◆ **To do**:
Ignoring every picture, transcribe the data in full as it stands.

◆ **Dataset records**:
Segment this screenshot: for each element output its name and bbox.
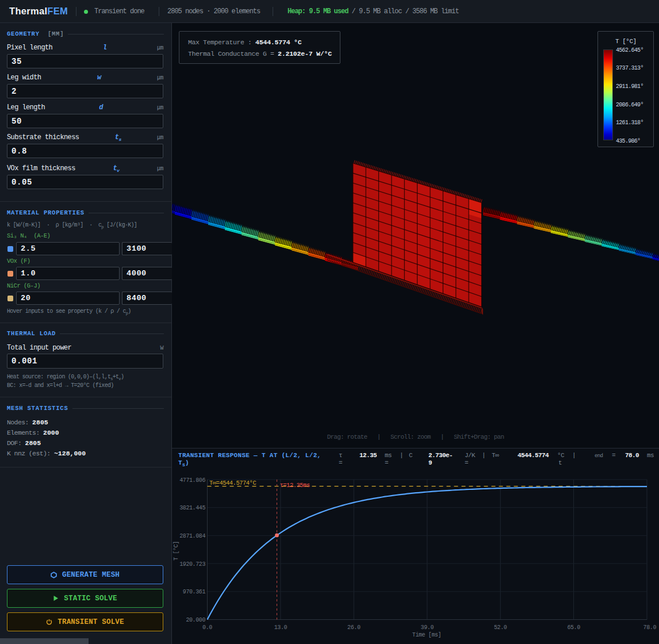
svg-text:65.0: 65.0 <box>567 624 580 631</box>
svg-text:1920.723: 1920.723 <box>179 561 205 568</box>
svg-text:T [°C]: T [°C] <box>173 541 179 561</box>
svg-text:3821.445: 3821.445 <box>179 505 205 511</box>
svg-text:13.0: 13.0 <box>274 624 288 631</box>
svg-text:4771.806: 4771.806 <box>179 477 205 484</box>
svg-text:Time [ms]: Time [ms] <box>412 632 441 638</box>
svg-text:26.0: 26.0 <box>347 624 361 631</box>
svg-text:20.000: 20.000 <box>186 617 205 623</box>
svg-text:970.361: 970.361 <box>183 589 206 595</box>
svg-text:T∞=4544.5774°C: T∞=4544.5774°C <box>209 480 256 486</box>
svg-text:39.0: 39.0 <box>421 624 434 631</box>
svg-text:τ=12.35ms: τ=12.35ms <box>280 482 310 489</box>
svg-text:0.0: 0.0 <box>202 624 212 631</box>
svg-text:78.0: 78.0 <box>643 624 657 631</box>
svg-text:52.0: 52.0 <box>494 624 507 631</box>
svg-text:2871.084: 2871.084 <box>179 533 205 539</box>
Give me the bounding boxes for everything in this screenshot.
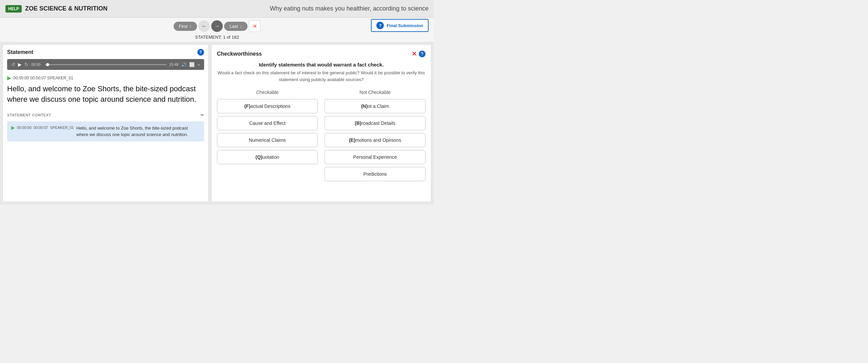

◆ **Result of this exercise**:
Segment this screenshot: for each element output its name and bbox.
svg-text:65.0: 65.0 <box>567 624 580 631</box>
svg-text:1920.723: 1920.723 <box>179 561 205 568</box>
svg-text:T [°C]: T [°C] <box>173 541 179 561</box>
svg-text:3821.445: 3821.445 <box>179 505 205 511</box>
svg-text:13.0: 13.0 <box>274 624 288 631</box>
svg-text:4771.806: 4771.806 <box>179 477 205 484</box>
svg-text:Time [ms]: Time [ms] <box>412 632 441 638</box>
svg-text:26.0: 26.0 <box>347 624 361 631</box>
svg-text:20.000: 20.000 <box>186 617 205 623</box>
svg-text:970.361: 970.361 <box>183 589 206 595</box>
svg-text:T∞=4544.5774°C: T∞=4544.5774°C <box>209 480 256 486</box>
svg-text:39.0: 39.0 <box>421 624 434 631</box>
svg-text:τ=12.35ms: τ=12.35ms <box>280 482 310 489</box>
svg-text:0.0: 0.0 <box>202 624 212 631</box>
svg-text:78.0: 78.0 <box>643 624 657 631</box>
svg-text:52.0: 52.0 <box>494 624 507 631</box>
svg-text:2871.084: 2871.084 <box>179 533 205 539</box>
Give me the bounding boxes for everything in this screenshot.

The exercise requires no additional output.